Work task:
Could you show each line of the records that contains the word "with"?

Source data:

—————

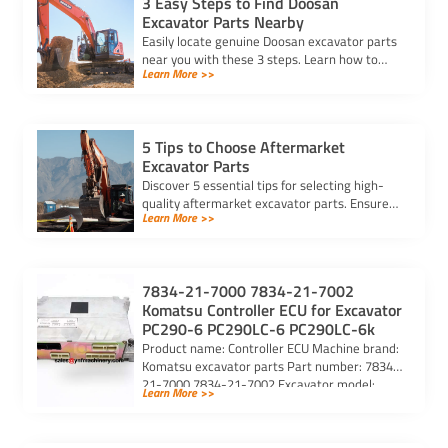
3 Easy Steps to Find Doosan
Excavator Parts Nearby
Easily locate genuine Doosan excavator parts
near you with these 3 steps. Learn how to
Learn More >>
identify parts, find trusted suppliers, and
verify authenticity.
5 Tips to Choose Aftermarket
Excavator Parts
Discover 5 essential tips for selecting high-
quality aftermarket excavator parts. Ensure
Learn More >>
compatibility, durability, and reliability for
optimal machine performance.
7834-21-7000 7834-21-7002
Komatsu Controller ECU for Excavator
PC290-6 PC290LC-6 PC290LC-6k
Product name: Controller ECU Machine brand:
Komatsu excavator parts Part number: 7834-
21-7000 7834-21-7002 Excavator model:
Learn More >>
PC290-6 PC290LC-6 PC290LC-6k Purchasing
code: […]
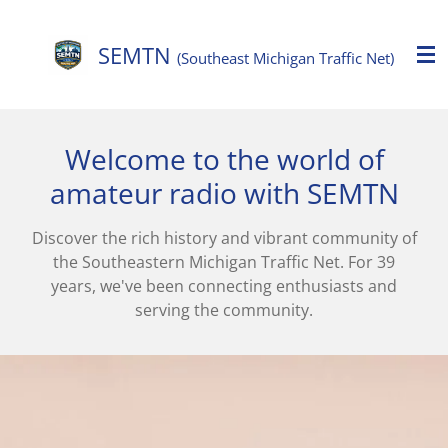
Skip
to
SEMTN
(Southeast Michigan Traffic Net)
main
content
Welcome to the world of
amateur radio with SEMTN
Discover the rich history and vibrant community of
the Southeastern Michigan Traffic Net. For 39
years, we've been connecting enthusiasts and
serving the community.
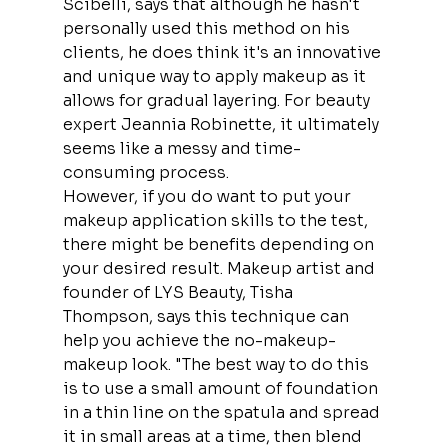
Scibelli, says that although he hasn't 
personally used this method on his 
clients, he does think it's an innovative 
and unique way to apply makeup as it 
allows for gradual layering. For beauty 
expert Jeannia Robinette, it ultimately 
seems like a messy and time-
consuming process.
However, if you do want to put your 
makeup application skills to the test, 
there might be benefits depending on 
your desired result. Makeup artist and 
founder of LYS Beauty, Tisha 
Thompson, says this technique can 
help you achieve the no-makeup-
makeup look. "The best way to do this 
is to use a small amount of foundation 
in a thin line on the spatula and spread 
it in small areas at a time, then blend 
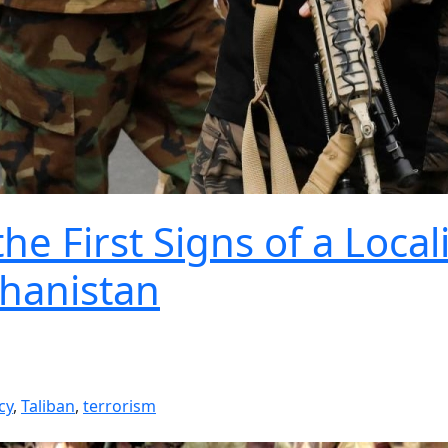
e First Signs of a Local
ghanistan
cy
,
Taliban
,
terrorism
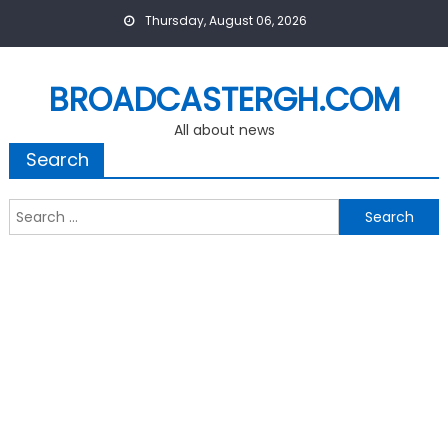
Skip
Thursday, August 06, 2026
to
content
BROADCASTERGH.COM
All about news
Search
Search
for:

—————

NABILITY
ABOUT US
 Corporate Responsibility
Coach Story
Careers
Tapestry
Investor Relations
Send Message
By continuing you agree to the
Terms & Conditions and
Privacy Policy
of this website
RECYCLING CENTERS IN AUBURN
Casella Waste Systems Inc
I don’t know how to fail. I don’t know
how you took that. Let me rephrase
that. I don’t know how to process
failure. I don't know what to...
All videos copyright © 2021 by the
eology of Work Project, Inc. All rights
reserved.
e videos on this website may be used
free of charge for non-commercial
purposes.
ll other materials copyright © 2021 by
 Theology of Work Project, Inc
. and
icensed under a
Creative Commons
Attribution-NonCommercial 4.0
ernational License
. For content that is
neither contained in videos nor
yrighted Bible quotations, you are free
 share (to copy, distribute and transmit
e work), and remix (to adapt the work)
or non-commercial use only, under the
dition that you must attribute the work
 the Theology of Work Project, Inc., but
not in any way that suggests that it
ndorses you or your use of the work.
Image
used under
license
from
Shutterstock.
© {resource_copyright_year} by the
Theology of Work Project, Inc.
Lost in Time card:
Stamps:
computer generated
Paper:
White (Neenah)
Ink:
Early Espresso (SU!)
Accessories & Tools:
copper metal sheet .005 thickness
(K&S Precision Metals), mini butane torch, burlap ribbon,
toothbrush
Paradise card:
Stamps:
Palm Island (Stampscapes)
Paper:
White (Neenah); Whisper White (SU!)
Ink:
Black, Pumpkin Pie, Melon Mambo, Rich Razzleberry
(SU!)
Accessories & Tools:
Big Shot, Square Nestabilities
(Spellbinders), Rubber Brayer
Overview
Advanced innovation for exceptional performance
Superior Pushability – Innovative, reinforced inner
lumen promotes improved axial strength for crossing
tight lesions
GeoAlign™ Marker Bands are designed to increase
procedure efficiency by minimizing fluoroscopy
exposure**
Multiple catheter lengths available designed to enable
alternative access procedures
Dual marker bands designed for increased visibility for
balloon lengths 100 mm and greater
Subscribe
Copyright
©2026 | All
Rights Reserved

—————

Expected answer:
near you with these 3 steps. Learn how to
amateur radio with SEMTN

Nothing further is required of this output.